Denmark and Energinet
Denmark and Energinet
Energinet's 27 May extension of its large-load connection pause, with a 60 GW queue against 7 GW peak demand, demolishes the assumption that surplus renewable generation is a relief valve for compute demand. Denmark has more wind than it can use and still cannot connect data centres, because transmission pace is the binding constraint.
France and EDF
France and EDF
EDF's repurposing of the Bouchain former power-station site for SoftBank's Phase 1 campus gives France a replicable siting instrument, a brownfield nuclear connection bypass, that no other G7 grid operator can match. France's Choose France summit on 30 May secured the boom's largest European bet without a connection-queue fight or community moratorium.
SoftBank Group
SoftBank Group
SoftBank's EUR 75 billion France commitment on 30 May anchors at EDF's Bouchain nuclear baseload, bypassing the UK's four-times-US electricity cost premium (cited by OpenAI as reason to pause Cobalt Park) and Germany's grid-queue delays. EDF's supply relationship is bilateral; SoftBank never enters the French connection queue.

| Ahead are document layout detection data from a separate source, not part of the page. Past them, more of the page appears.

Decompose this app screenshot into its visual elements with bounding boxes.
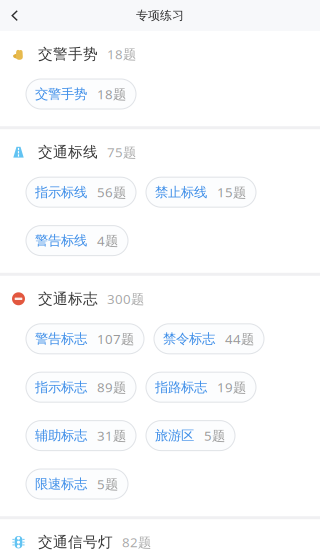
staticText: 指示标线 bbox=[35, 184, 87, 200]
staticText: 4题 bbox=[97, 232, 118, 249]
staticText: 89题 bbox=[97, 378, 126, 396]
staticText: 旅游区 bbox=[155, 427, 194, 444]
staticText: 31题 bbox=[97, 427, 126, 444]
staticText: 5题 bbox=[97, 475, 118, 493]
staticText: 交通信号灯 bbox=[38, 533, 113, 551]
staticText: 警告标线 bbox=[35, 232, 87, 249]
staticText: 15题 bbox=[217, 183, 246, 201]
staticText: 辅助标志 bbox=[35, 427, 87, 444]
staticText: 107题 bbox=[97, 330, 134, 348]
staticText: 专项练习 bbox=[136, 8, 184, 23]
staticText: 交通标志 bbox=[38, 290, 98, 308]
button[interactable]: Back bbox=[0, 1, 30, 30]
button[interactable]: 旅游区 bbox=[146, 421, 235, 451]
staticText: 5题 bbox=[204, 427, 225, 444]
button[interactable]: 警告标线 bbox=[26, 226, 128, 256]
staticText: 禁止标线 bbox=[155, 184, 207, 200]
staticText: 44题 bbox=[225, 330, 254, 348]
staticText: 限速标志 bbox=[35, 476, 87, 492]
staticText: 交警手势 bbox=[38, 45, 98, 63]
staticText: 56题 bbox=[97, 183, 126, 201]
staticText: 警告标志 bbox=[35, 331, 87, 347]
staticText: 指路标志 bbox=[155, 379, 207, 395]
button[interactable]: 指示标线 bbox=[26, 177, 136, 207]
staticText: 禁令标志 bbox=[163, 331, 215, 347]
staticText: 300题 bbox=[107, 290, 144, 308]
button[interactable]: 指示标志 bbox=[26, 372, 136, 402]
staticText: 18题 bbox=[97, 85, 126, 103]
staticText: 75题 bbox=[107, 143, 136, 161]
button[interactable]: 警告标志 bbox=[26, 324, 144, 354]
staticText: 82题 bbox=[122, 533, 151, 551]
staticText: 19题 bbox=[217, 378, 246, 396]
button[interactable]: 禁止标线 bbox=[146, 177, 256, 207]
staticText: 交警手势 bbox=[35, 86, 87, 102]
staticText: 18题 bbox=[107, 45, 136, 63]
button[interactable]: 辅助标志 bbox=[26, 421, 136, 451]
button[interactable]: 交警手势 bbox=[26, 79, 136, 109]
staticText: 交通标线 bbox=[38, 143, 98, 161]
staticText: 指示标志 bbox=[35, 379, 87, 395]
button[interactable]: 限速标志 bbox=[26, 469, 128, 499]
button[interactable]: 指路标志 bbox=[146, 372, 256, 402]
button[interactable]: 禁令标志 bbox=[154, 324, 264, 354]
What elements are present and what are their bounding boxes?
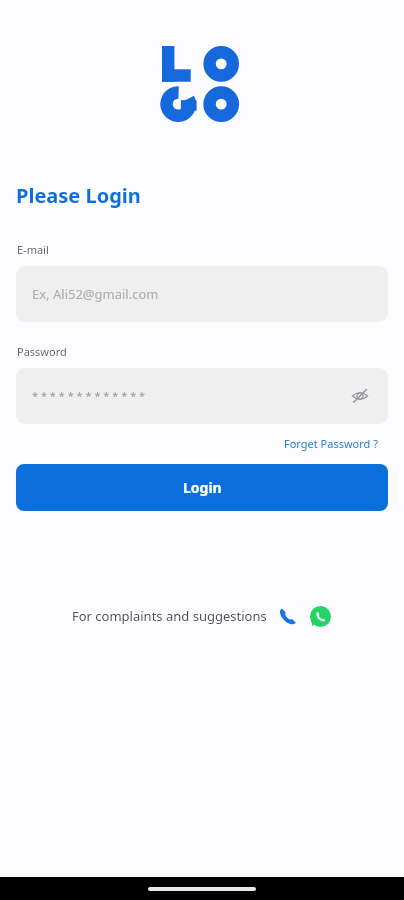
button[interactable]: Show password xyxy=(344,380,376,412)
staticText: Ex, Ali52@gmail.com xyxy=(32,285,159,303)
staticText: Please Login xyxy=(16,182,141,209)
button[interactable]: * * * * * * * * * * * * * xyxy=(16,368,388,424)
staticText: Login xyxy=(183,478,222,497)
button[interactable]: Ex, Ali52@gmail.com xyxy=(16,266,388,322)
button[interactable]: Call us xyxy=(277,605,299,627)
button[interactable]: WhatsApp xyxy=(308,604,332,628)
button[interactable]: Forget Password ? xyxy=(284,436,378,451)
button[interactable]: Login xyxy=(16,464,388,511)
staticText: Password xyxy=(17,344,67,359)
staticText: E-mail xyxy=(17,242,49,257)
staticText: For complaints and suggestions xyxy=(72,607,267,625)
staticText: * * * * * * * * * * * * * xyxy=(32,388,146,403)
staticText: Forget Password ? xyxy=(284,436,378,451)
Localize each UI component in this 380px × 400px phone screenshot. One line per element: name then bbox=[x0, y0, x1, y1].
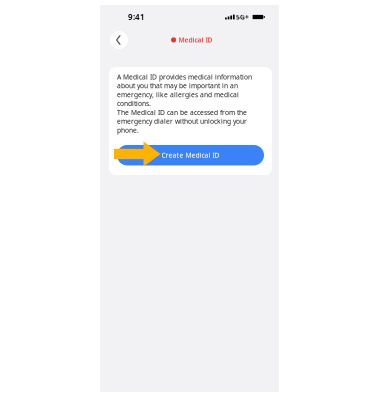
staticText: A Medical ID provides medical informatio… bbox=[117, 72, 252, 108]
staticText: 9:41 bbox=[128, 12, 145, 22]
button[interactable]: Create Medical ID bbox=[117, 145, 264, 166]
staticText: 5G+ bbox=[236, 13, 249, 22]
staticText: Create Medical ID bbox=[162, 151, 220, 160]
staticText: The Medical ID can be accessed from the … bbox=[117, 108, 247, 134]
button[interactable]: Back bbox=[110, 31, 128, 49]
staticText: Medical ID bbox=[178, 36, 212, 44]
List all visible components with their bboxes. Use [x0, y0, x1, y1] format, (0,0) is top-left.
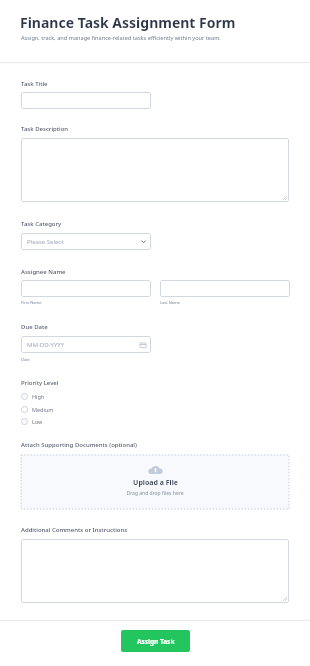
- button[interactable]: Assign Task: [121, 630, 190, 652]
- button[interactable]: [21, 92, 151, 109]
- staticText: Task Category: [21, 220, 62, 228]
- staticText: Priority Level: [21, 379, 59, 387]
- staticText: MM-DD-YYYY: [27, 341, 65, 349]
- staticText: Medium: [32, 406, 54, 413]
- staticText: High: [32, 393, 45, 400]
- button[interactable]: Low: [21, 416, 81, 427]
- staticText: Assign, track, and manage finance-relate…: [21, 34, 221, 42]
- staticText: Finance Task Assignment Form: [20, 13, 236, 32]
- staticText: Task Title: [21, 80, 48, 88]
- staticText: Task Description: [21, 125, 69, 133]
- staticText: Assign Task: [137, 637, 175, 646]
- button[interactable]: [21, 539, 289, 603]
- button[interactable]: [21, 138, 289, 202]
- button[interactable]: Please Select: [21, 233, 151, 250]
- button[interactable]: High: [21, 391, 81, 402]
- button[interactable]: [160, 280, 290, 297]
- button[interactable]: Medium: [21, 404, 81, 415]
- staticText: Last Name: [160, 300, 181, 305]
- staticText: Additional Comments or Instructions: [21, 526, 128, 534]
- staticText: Attach Supporting Documents (optional): [21, 441, 137, 449]
- staticText: Low: [32, 418, 43, 425]
- button[interactable]: [21, 280, 151, 297]
- staticText: Due Date: [21, 323, 48, 331]
- button[interactable]: Upload a File: [21, 455, 289, 509]
- staticText: Assignee Name: [21, 268, 66, 276]
- staticText: Upload a File: [133, 478, 178, 488]
- staticText: Please Select: [27, 238, 64, 246]
- button[interactable]: MM-DD-YYYY: [21, 336, 151, 353]
- staticText: First Name: [21, 300, 42, 305]
- staticText: Date: [21, 357, 30, 362]
- staticText: Drag and drop files here: [126, 490, 184, 497]
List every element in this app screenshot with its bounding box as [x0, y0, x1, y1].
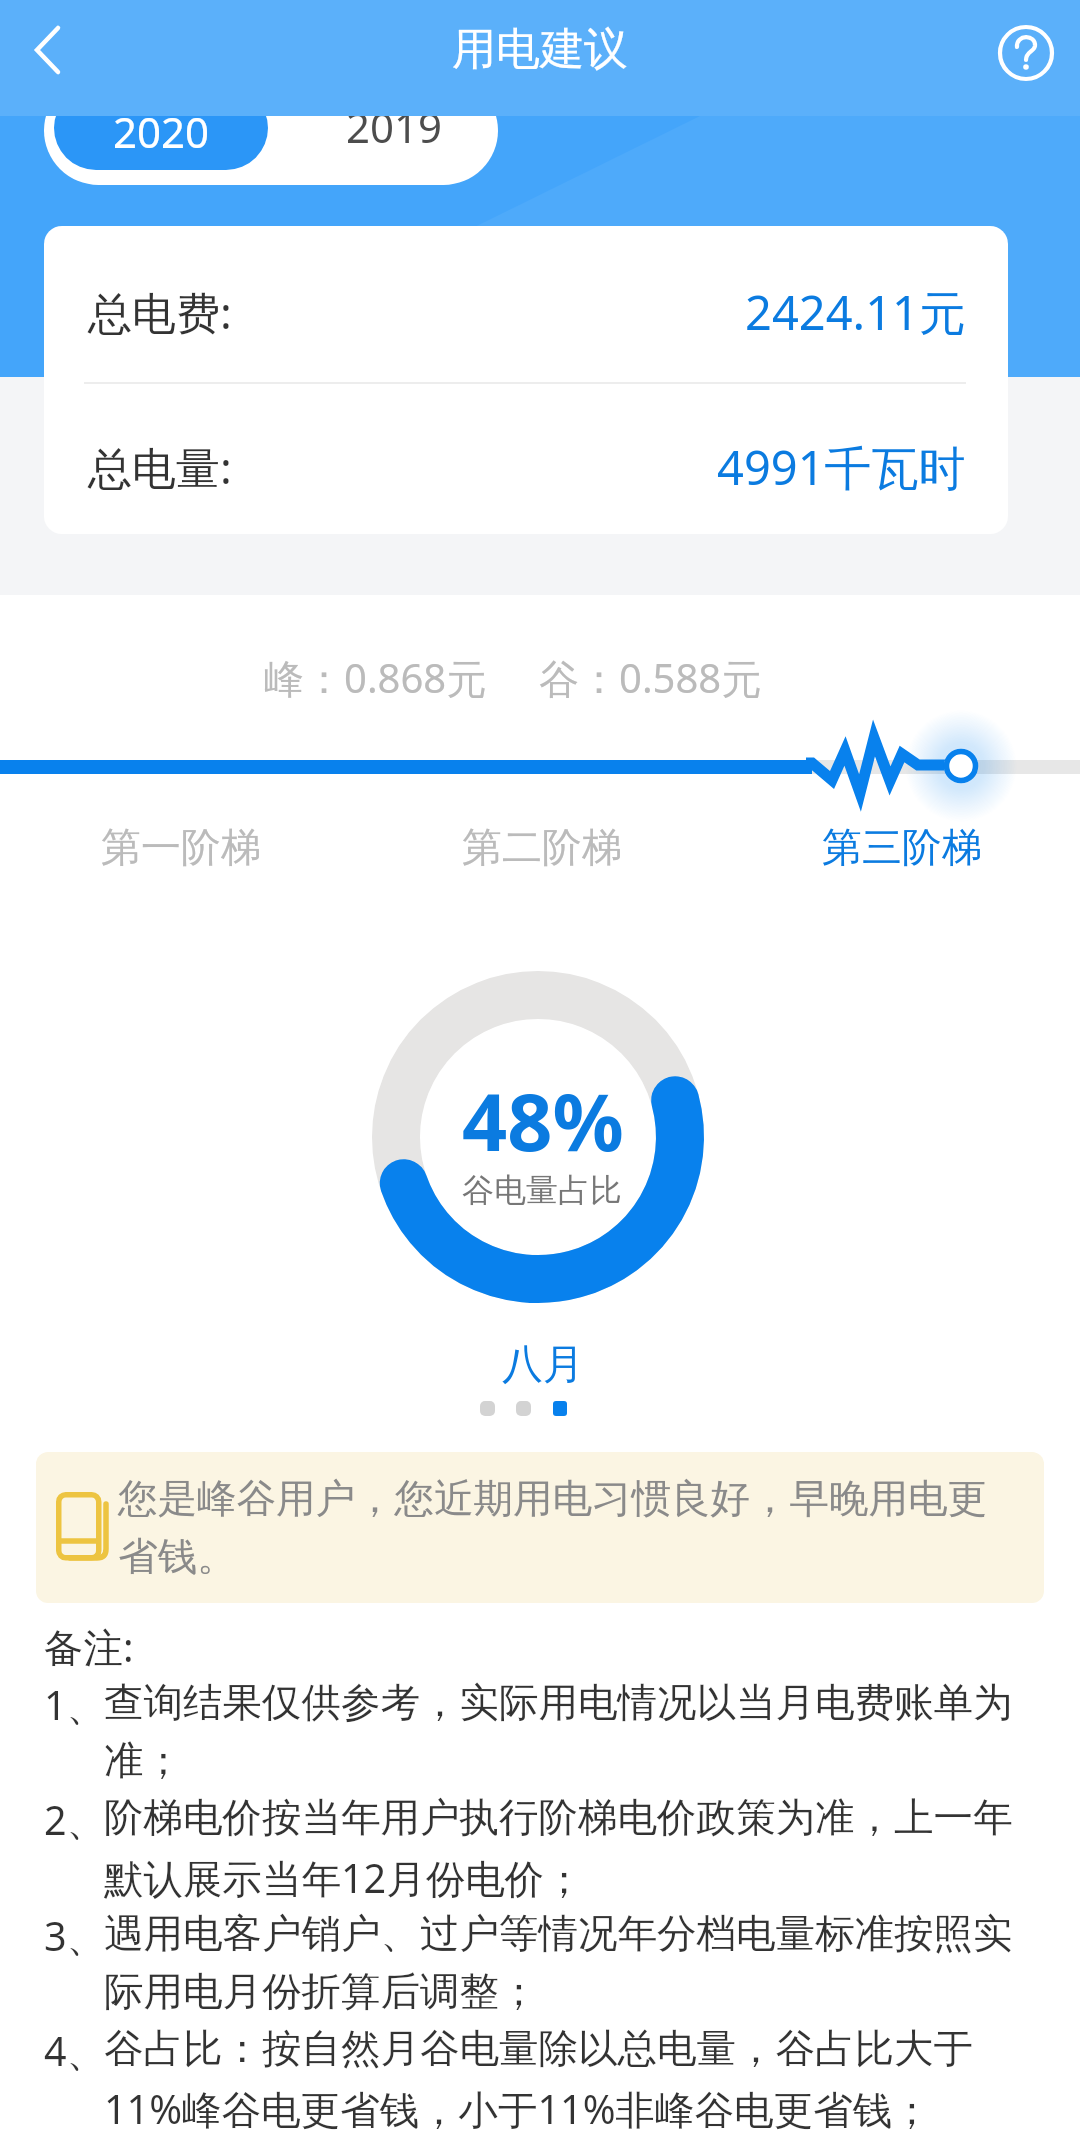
staticText: 第二阶梯: [462, 822, 622, 872]
staticText: 备注:: [44, 1620, 134, 1674]
staticText: 2020: [113, 103, 210, 160]
staticText: 3、: [44, 1909, 107, 1963]
button[interactable]: Back: [0, 0, 92, 116]
staticText: 准；: [104, 1736, 183, 1786]
staticText: 1、: [44, 1678, 107, 1732]
staticText: 谷：0.588元: [539, 650, 762, 705]
staticText: 您是峰谷用户，您近期用电习惯良好，早晚用电更 省钱。: [118, 1474, 987, 1582]
staticText: 际用电月份折算后调整；: [104, 1967, 539, 2017]
staticText: 4991千瓦时: [717, 435, 966, 499]
staticText: 48%: [462, 1067, 624, 1175]
staticText: 总电费:: [88, 282, 232, 342]
staticText: 2019: [346, 98, 443, 155]
staticText: 用电建议: [452, 22, 628, 77]
staticText: 2424.11元: [745, 280, 966, 344]
button[interactable]: 2019: [268, 76, 498, 180]
staticText: 11%峰谷电更省钱，小于11%非峰谷电更省钱；: [104, 2082, 932, 2133]
button[interactable]: 2020: [54, 86, 268, 170]
staticText: 默认展示当年12月份电价；: [104, 1851, 584, 1905]
staticText: 查询结果仅供参考，实际用电情况以当月电费账单为: [104, 1678, 1013, 1728]
staticText: 谷占比：按自然月谷电量除以总电量，谷占比大于: [104, 2024, 973, 2074]
staticText: 2、: [44, 1793, 107, 1847]
staticText: 遇用电客户销户、过户等情况年分档电量标准按照实: [104, 1909, 1013, 1959]
staticText: 总电量:: [88, 437, 232, 497]
staticText: 第一阶梯: [101, 822, 261, 872]
button[interactable]: Help: [974, 0, 1080, 116]
staticText: 4、: [44, 2024, 107, 2078]
staticText: 谷电量占比: [462, 1170, 622, 1210]
staticText: 峰：0.868元: [264, 650, 487, 705]
staticText: 阶梯电价按当年用户执行阶梯电价政策为准，上一年: [104, 1793, 1013, 1843]
staticText: 八月: [502, 1339, 584, 1391]
staticText: 第三阶梯: [822, 822, 982, 872]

US residential ratepayers and state regulators
US residential ratepayers and state regulators
Portland General Electric's 4 June tariff is the first evidence that PJM's cost-transfer warning to governors on 19 May can run in reverse: Oregon households get a 1.3% bill reduction as data centres absorb their grid costs. The 12 other states carrying active cost-attribution bills now have a filed tariff with actual numbers to cite.